Phase 1 EPC for 20 years.
Phase 2 EPC for 15 years.
Phase 3 EPC for 6 years.
- Commissioner: City of Paris
- Contractor: Nov’ecoles (ESCO)
- Financier: European Investment Bank through the European Local Energy Assistance (ELENA) programme
- The Parisian building sector accounts for 64% of the city’s energy consumption. Schools are extremely energy intensive due to old infrastructure.
- The City of Paris’s Climate Action Plan, therefore, aims to reduce the energy consumption of municipal buildings by 60% as part of an overall strategy to achieve carbon neutrality by 2050.
- The high initial upfront costs associated with the installation and retrofitting of energy saving infrastructure act as a deterrence to the uptake of such technologies.
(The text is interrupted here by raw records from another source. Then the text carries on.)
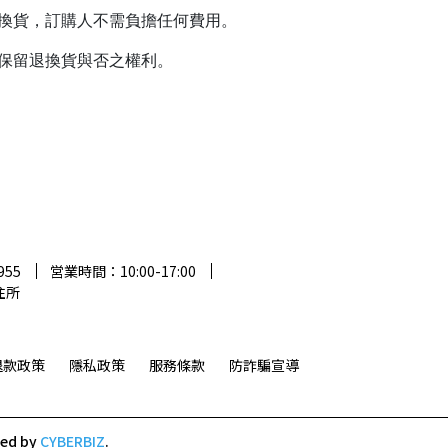
退換貨，訂購人不需負擔任何費用。
保留退換貨與否之權利。
955
営業時間：10:00-17:00
住所
退款政策
隱私政策
服務條款
防詐騙宣導
ned by
CYBERBIZ
.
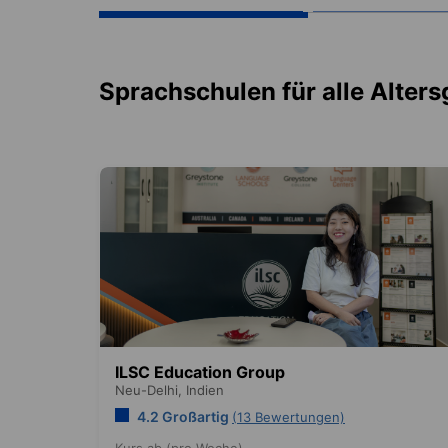
Sprachschulen für alle Alter
ILSC Education Group
Neu-Delhi,
Indien
4.2 Großartig
(13 Bewertungen)
Kurs ab (pro Woche)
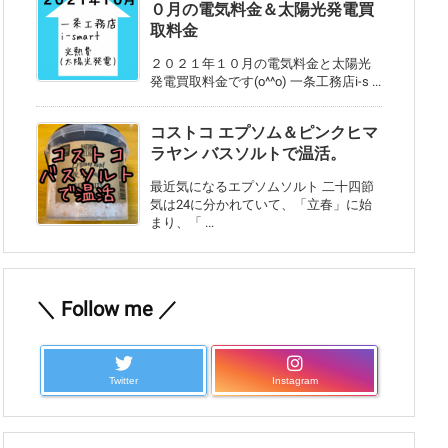
０月の電気料金＆太陽光発電買
取料金
２０２１年１０月の電気料金と太陽光
発電買取料金です(o^^o) 一条工務店i-s ...
コストコ エプソム＆ピンクヒマ
ラヤン バスソルトで温活。
最近気になるエプソムソルト 二十四節
気は24に分かれていて、「立春」に始
まり、「 ...
＼ Follow me ／
Twitter
Instagram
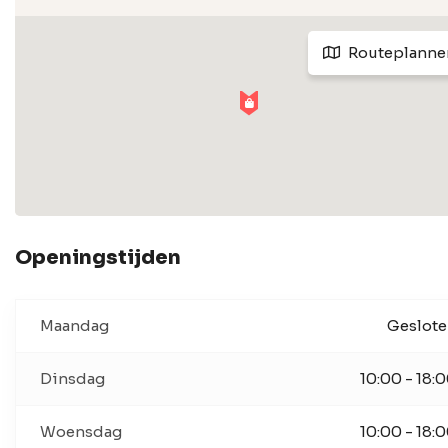
Routeplanne
Openingstijden
Maandag
Geslot
Dinsdag
10:00 - 18:
Woensdag
10:00 - 18:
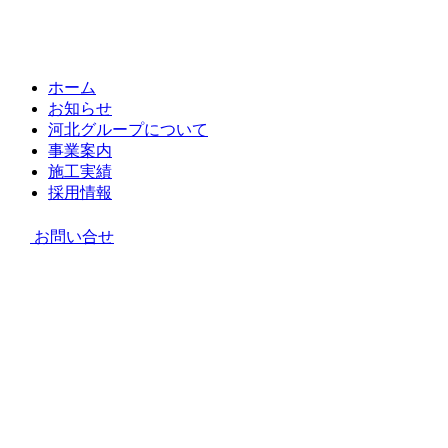
ホーム
お知らせ
河北グループについて
事業案内
施工実績
採用情報
お問い合せ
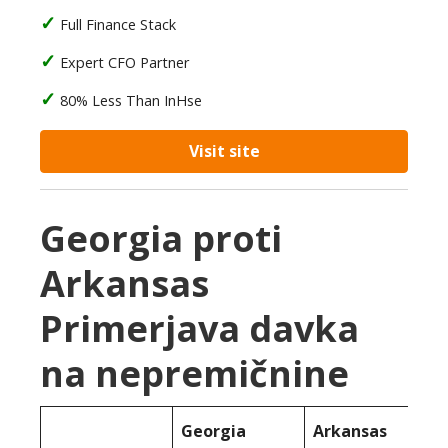
Full Finance Stack
Expert CFO Partner
80% Less Than InHse
Visit site
Georgia proti
Arkansas
Primerjava davka
na nepremičnine
Georgia
Arkansas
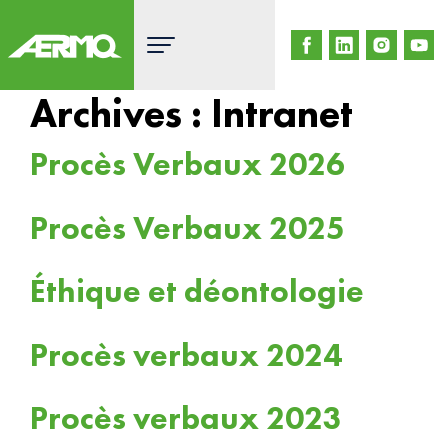
Skip
to
content
Archives :
Intranet
Procès Verbaux 2026
Procès Verbaux 2025
Éthique et déontologie
Procès verbaux 2024
Procès verbaux 2023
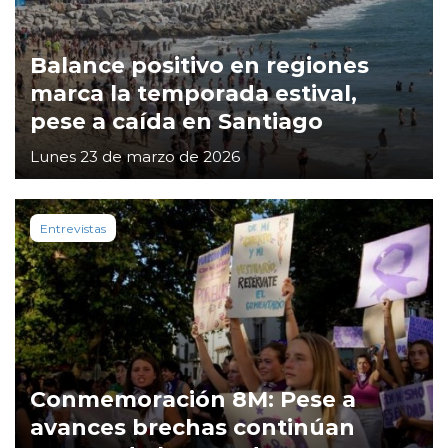
Balance positivo en regiones
marca la temporada estival,
pese a caída en Santiago
Lunes 23 de marzo de 2026
Entrevistas
Conmemoración 8M: Pese a
avances brechas continúan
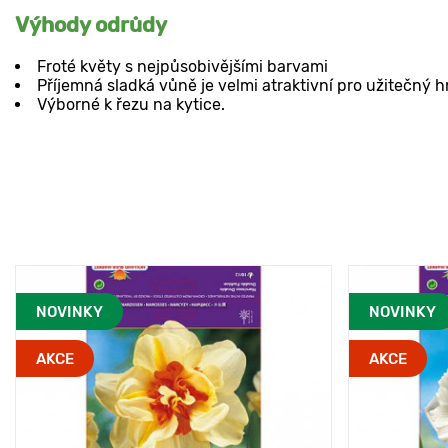
Výhody odrůdy
Froté květy s nejpůsobivějšími barvami
Příjemná sladká vůně je velmi atraktivní pro užitečný 
Výborné k řezu na kytice.
NOVINKY
NOVINKY
AKCE
AKCE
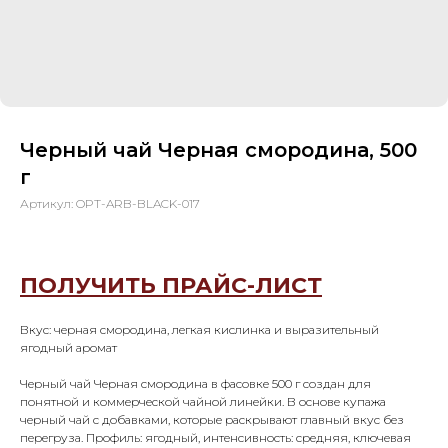
Черный чай Черная смородина, 500
г
Артикул:
OPT-ARB-BLACK-017
ПОЛУЧИТЬ ПРАЙС-ЛИСТ
Вкус: черная смородина, легкая кислинка и выразительный
ягодный аромат
Черный чай Черная смородина в фасовке 500 г создан для
понятной и коммерческой чайной линейки. В основе купажа
черный чай с добавками, которые раскрывают главный вкус без
перегруза. Профиль: ягодный, интенсивность: средняя, ключевая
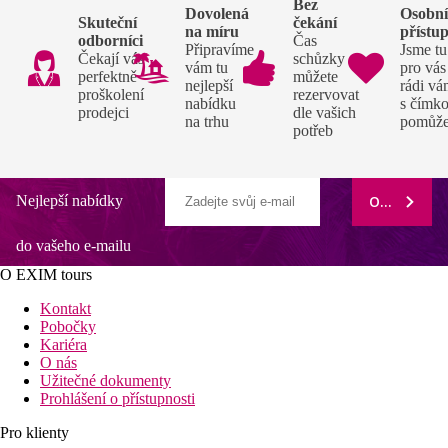
Bez
Dovolená
Osobn
Skuteční
čekání
na míru
přístu
odborníci
Čas
Připravíme
Jsme tu
Čekají vás
schůzky si
vám tu
pro vás
perfektně
můžete
nejlepší
rádi v
proškolení
rezervovat
nabídku
s čímko
prodejci
dle vašich
na trhu
pomůž
potřeb
Nejlepší nabídky
ODEBÍRAT
do vašeho e-mailu
O EXIM tours
Kontakt
Pobočky
Kariéra
O nás
Užitečné dokumenty
Prohlášení o přístupnosti
Pro klienty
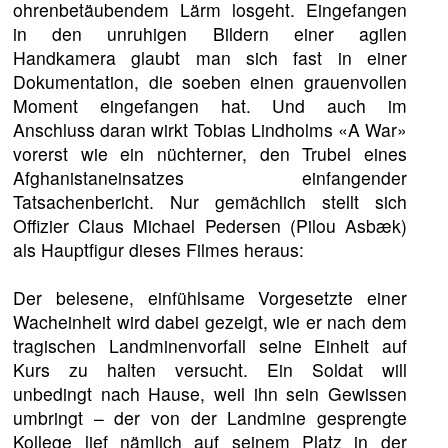
ohrenbetäubendem Lärm losgeht. Eingefangen
in den unruhigen Bildern einer agilen
Handkamera glaubt man sich fast in einer
Dokumentation, die soeben einen grauenvollen
Moment eingefangen hat. Und auch im
Anschluss daran wirkt Tobias Lindholms «A War»
vorerst wie ein nüchterner, den Trubel eines
Afghanistaneinsatzes einfangender
Tatsachenbericht. Nur gemächlich stellt sich
Offizier Claus Michael Pedersen (Pilou Asbæk)
als Hauptfigur dieses Filmes heraus:
Der belesene, einfühlsame Vorgesetzte einer
Wacheinheit wird dabei gezeigt, wie er nach dem
tragischen Landminenvorfall seine Einheit auf
Kurs zu halten versucht. Ein Soldat will
unbedingt nach Hause, weil ihn sein Gewissen
umbringt – der von der Landmine gesprengte
Kollege lief nämlich auf seinem Platz in der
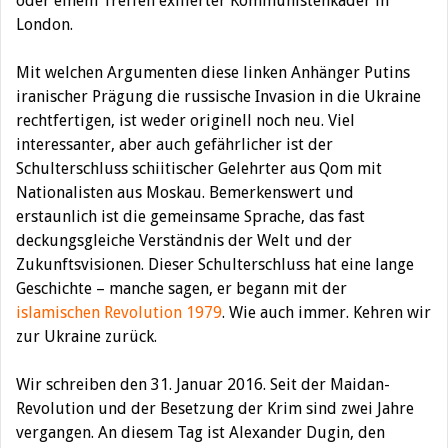
oder einem Treffen exilierter Kommunistenkader in
London.
Mit welchen Argumenten diese linken Anhänger Putins
iranischer Prägung die russische Invasion in die Ukraine
rechtfertigen, ist weder originell noch neu. Viel
interessanter, aber auch gefährlicher ist der
Schulterschluss schiitischer Gelehrter aus Qom mit
Nationalisten aus Moskau. Bemerkenswert und
erstaunlich ist die gemeinsame Sprache, das fast
deckungsgleiche Verständnis der Welt und der
Zukunftsvisionen. Dieser Schulterschluss hat eine lange
Geschichte – manche sagen, er begann mit der
islamischen Revolution 1979
. Wie auch immer. Kehren wir
zur Ukraine zurück.
Wir schreiben den 31. Januar 2016. Seit der Maidan-
Revolution und der Besetzung der Krim sind zwei Jahre
vergangen. An diesem Tag ist Alexander Dugin, den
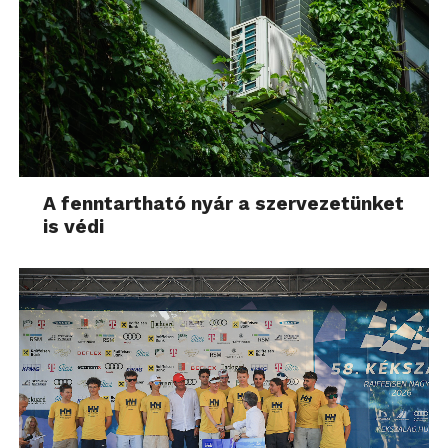
A fenntartható nyár a szervezetünket
is védi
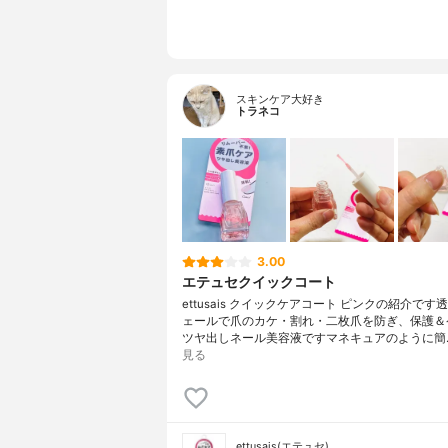
スキンケア大好き
トラネコ
3.00
エテュセクイックコート
ettusais クイックケアコート ピンクの紹介です
ェールで爪のカケ・割れ・二枚爪を防ぎ、保護＆
ツヤ出しネール美容液ですマネキュアのように簡
見る
ettusais(エテュセ)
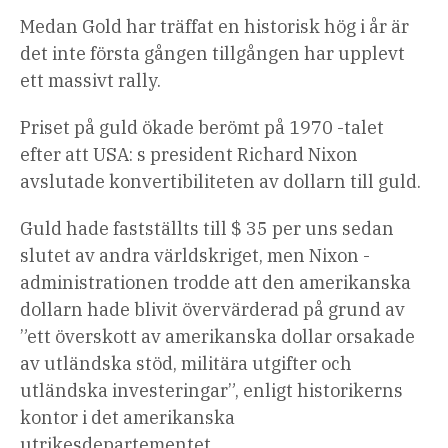
Medan Gold har träffat en historisk hög i år är
det inte första gången tillgången har upplevt
ett massivt rally.
Priset på guld ökade berömt på 1970 -talet
efter att USA: s president Richard Nixon
avslutade konvertibiliteten av dollarn till guld.
Guld hade fastställts till $ 35 per uns sedan
slutet av andra världskriget, men Nixon -
administrationen trodde att den amerikanska
dollarn hade blivit övervärderad på grund av
”ett överskott av amerikanska dollar orsakade
av utländska stöd, militära utgifter och
utländska investeringar”, enligt historikerns
kontor i det amerikanska
utrikesdepartementet.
- EPCs are an innovative form of contracting using a pay-for-performance mechanism in which the city government strikes an EPC agreement with an energy service company (ESCO), committing the ESCO to financing an energy-efficiency project with a performance guarantee.
- Allows governments and other building owners to repay their investments from realised energy savings over a set period of time.
- If the project underperforms and the agreed energy savings are not achieved, the ESCO pays the difference in cost borne by the government authority.
- This performance driven model is different to the price driven model seen in traditional contracting.
Results and impact
- Successful financing: The first phase of the project was largely financed through lenders. The European Local Energy Assistance (ELENA) programme, covered 90% of the costs of project preparation and follow-up. The EPC signed in 2011 with ESCO Nov’ecoles financing the upfront costs of the retrofit work - an investment of EUR28 million (USD43 million), which was paid when the works were completed and project performance verified.
- Successful first and second phase: The 100 schools in the first phase achieved a 33-38% reduction in energy consumption from 2004 levels, saving around 2,300 tCO2 annually and exceeding the original 30% goal. The results of the second phase are still being calculated. A third phase is in progress and will involve another 40 schools to be upgraded.
- A scaled program reduced costs: The costs of subsequent projects in the second and third phases were typically lower as the City of Paris paid upfront costs of the refurbishments without borrowing or seeking external funding. Lessons learnt from the first and second phases have been applied to phase three which has reduced the cost and complexity of procurement.
- Widespread applications: Because of the programme’s success, the City of Paris is now using EPCs to carry out energy efficiency refurbishments of its public swimming pools and is looking to extend the programme further.
Key lessons learnt
- Innovative performance contracting: The methodology of EPC differs from traditional contracting, which is invariably price-driven. Performance contracting is results-driven as the risks of underperformance are transferred to ESCOs.
- Guaranteed performance: The EPCs involved a guarantee by the ESCO that the savings will be achieved. As the ESCOs are to bear the financial consequences of underperformance, they are incentivised to deliver on the contractual energy saving guarantees. The ESCOs have the expertise and means to deliver on these guarantees as the onus of project design, feasibility studies, implementation of retrofits works, ongoing maintenance, and data monitoring resides with them.
- Setting precise energy consumption baseline: To accurately assess performance, it is imperative for ESCOs to conduct thorough baseline studies to collect good baseline data for later comparison. Feasibility studies are also crucial to establish which schools will actually benefit from the upgrades.
- Funded by cash flow: As the government is paying an ongoing performance fee over a long period of time rather than an upfront cost of upgrades, the EPC has allowed repayment of initial investment through cash flows from energy savings rather than initial capital expenditure. The project has become self-funded rather than debt-funded.